**Activity:**
Go through the listing below and gather every line with the word "consumo".

╭─ Data in this exercise

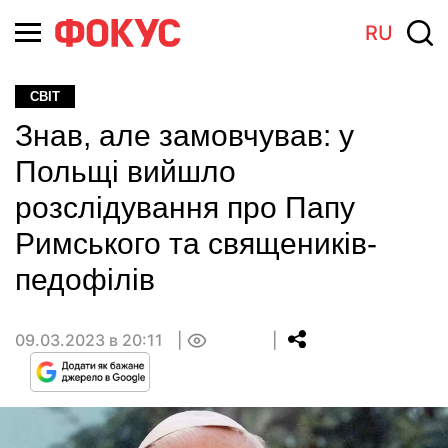
RU
СВІТ
Знав, але замовчував: у
Польщі вийшло
розслідування про Папу
Римського та священиків-
педофілів
09.03.2023 в 20:11
0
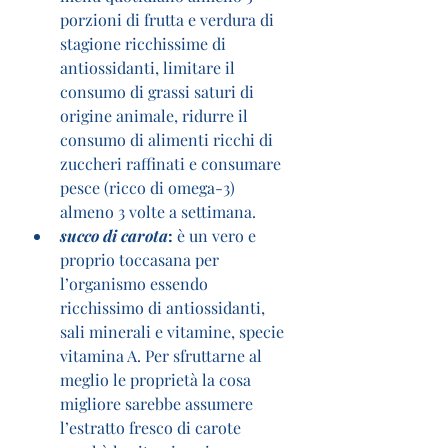
porzioni di frutta e verdura di 
stagione ricchissime di 
antiossidanti, limitare il 
consumo di grassi saturi di 
origine animale, ridurre il 
consumo di alimenti ricchi di 
zuccheri raffinati e consumare 
pesce (ricco di omega-3) 
almeno 3 volte a settimana.
succo di carota
:
 è un vero e 
proprio toccasana per 
l’organismo essendo 
ricchissimo di antiossidanti, 
sali minerali e vitamine, specie 
vitamina A. Per sfruttarne al 
meglio le proprietà la cosa 
migliore sarebbe assumere 
l’estratto fresco di carote 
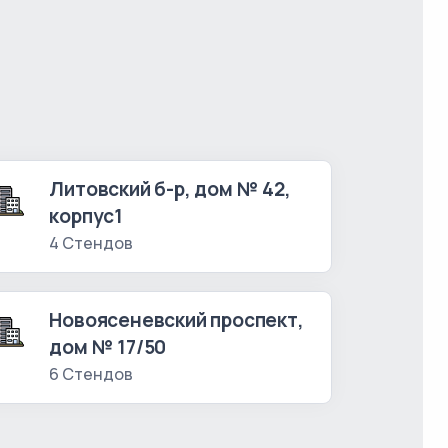
Литовский б-р, дом № 42,
корпус1
4 Стендов
Новоясеневский проспект,
дом № 17/50
6 Стендов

╰─

**Answer area:**
consumo di grassi saturi di 
consumo di alimenti ricchi di 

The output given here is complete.